Cubrió uno de los mayores desastres ambientales de la época, el vertido de Boliden, con tesón, entrega y rigor.
 Llevaba el ADN de la Escuela de Periodismo de EL PAÍS, donde hizo el máster en la undécima promoción (1997).
 Encontró en el periodismo, al fin, un camino profesional satisfactorio, que aunaba su compromiso social, su talento con la escritura y su poder analítico.
Siempre soñó con trabajar en la sección de Sociedad, mucho más cercana a sus preocupaciones ambientales, pero terminó aceptando que su formación le convertía en un valioso redactor del área económica.
 Para su sorpresa acabó reconciliándose con la economía a partir de 2008, cuando la caída de Lehman (que le sorprendió cruzando Canadá de Este a Oeste) desató un vendaval de acontecimientos que convirtió a la información económica en algo capital para cualquier medio de comunicación.
 Los lectores necesitaban saber más, saberlo todo: el trabajo de Álex y el resto de la sección durante estos años ha sido soberbio.
Amaba el cine, la música, la literatura, la montaña, el mar, los viajes.
 Un otoño caminó los 755 kilómetros de Roncesvalles a Santiago: sufrió mucho, pero hizo que su voluntad doblegase al dolor. Un clásico de su personalidad.
 Era socio de ACNUR y Médicos sin Fronteras. Tenía tanta curiosidad como entereza.
 Era de esas personas que siempre se estudian los manuales de instrucciones y nunca dejan lo más rico para el final.
Adoraba a su hija Elba, nacida en 2009, igual de racional y bondadosa que el padre. 
Estaba unido a sus dos hermanos, Carlos y Javier, por el Atleti y toneladas de amor.
 Álex nació en Madrid, adonde se trasladaron sus padres desde Huelva.
 Economista como su hijo, Abilio Bolaños desarrolló casi toda su carrera profesional como directivo en Telefónica. 
Laura Correa se licenció en Historia en Sevilla y trabajó en distintos archivos y bibliotecas.

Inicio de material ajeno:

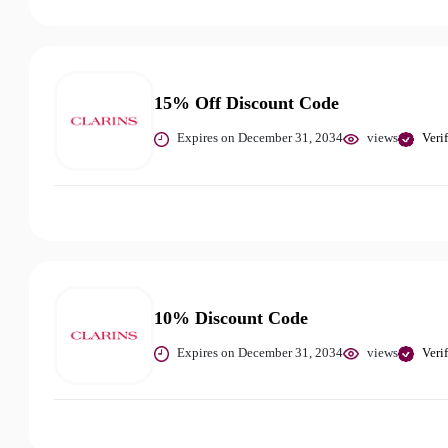
15% Off Discount Code
Expires on December 31, 2034
views
Veri
10% Discount Code
Expires on December 31, 2034
views
Veri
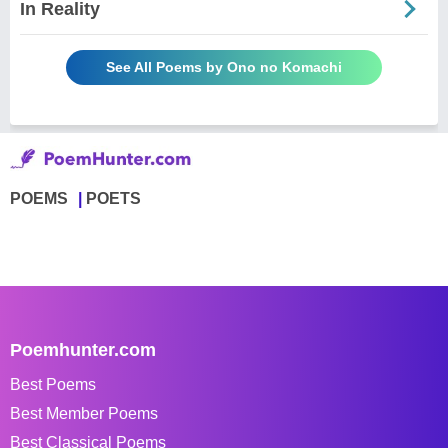
In Reality
See All Poems by Ono no Komachi
POEMS
POETS
Poemhunter.com
Best Poems
Best Member Poems
Best Classical Poems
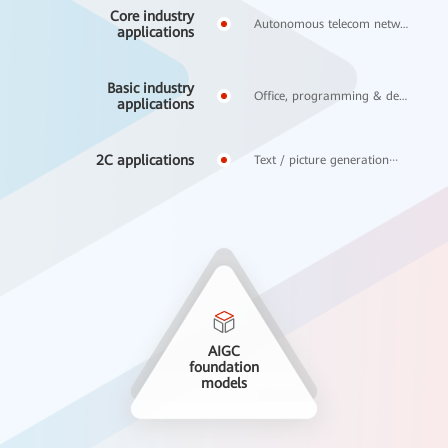
Core industry
Autonomous telecom networks, financial risk control···
applications
Basic industry
Office, programming & design applications···
applications
2C applications
Text / picture generation···
AIGC
foundation
models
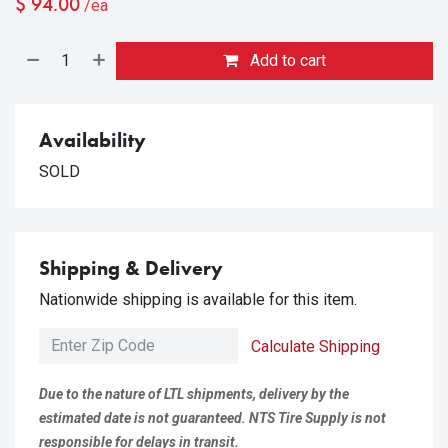
$
94.00
/ea
Add to cart
Availability
SOLD
Shipping & Delivery
Nationwide shipping is available for this item.
Calculate Shipping
Due to the nature of LTL shipments, delivery by the
estimated date is not guaranteed. NTS Tire Supply is not
responsible for delays in transit.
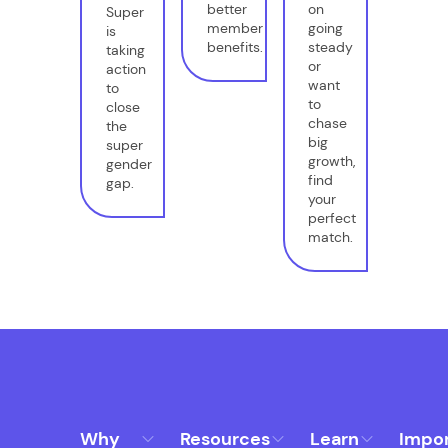
better
on
Super
member
going
is
benefits.
steady
taking
or
action
want
to
to
close
chase
the
big
super
growth,
gender
find
gap.
your
perfect
match.
Why
Resources
Learn
Impo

En 2016 le fue diagnosticado un cáncer de páncreas, contra el que han peleado dos médicos excepcionales del hospital Gregorio Marañón –el cirujano José Manuel Asencio y el oncólogo Andrés Muñoz-, además del propio Álex. 
Exprimió cada día desde entonces, siendo consciente de que el final podía estar a la vuelta de la esquina.
 En enero de 2018 se casó conmigo en el parque del Retiro bajo una lluvia desaforada y los versos de Khalil Gibran leídos por la alcaldesa, Manuela Carmena:
 “Amaos uno a otro, mas no hagáis del amor una prisión”.
Estábamos juntos desde el año 2000. 
Tan juntos que trabajábamos en el mismo periódico y compartíamos un ir por la vida.
 Tan juntos que tuvimos cáncer al mismo tiempo (el mío de mama) y juntos acudimos a radioterapia y a alguna quimio.
 Juntos también nos construimos un muro contra el victimismo y el rencor. Teníamos cáncer, sí, pero nuestra vida estaba repleta de muchas otras cosas bellas. 
Hasta hoy. 
Porque se ha ido debido a procesos infecciosos, agravados por una recaída tumoral. 
Y pese al desgarro de este último mes, transcurrido en la UCI de los hospitales Clínico de Santiago y Gregorio Marañón, y a la dureza de estos últimos años, yo siento una inmensa gratitud por haberle conocido y acompañado durante 18 años.
 Él me hizo mejor.
Tereixa Constenla es periodista de EL PAÍS y esposa de Alejandro Bolaños.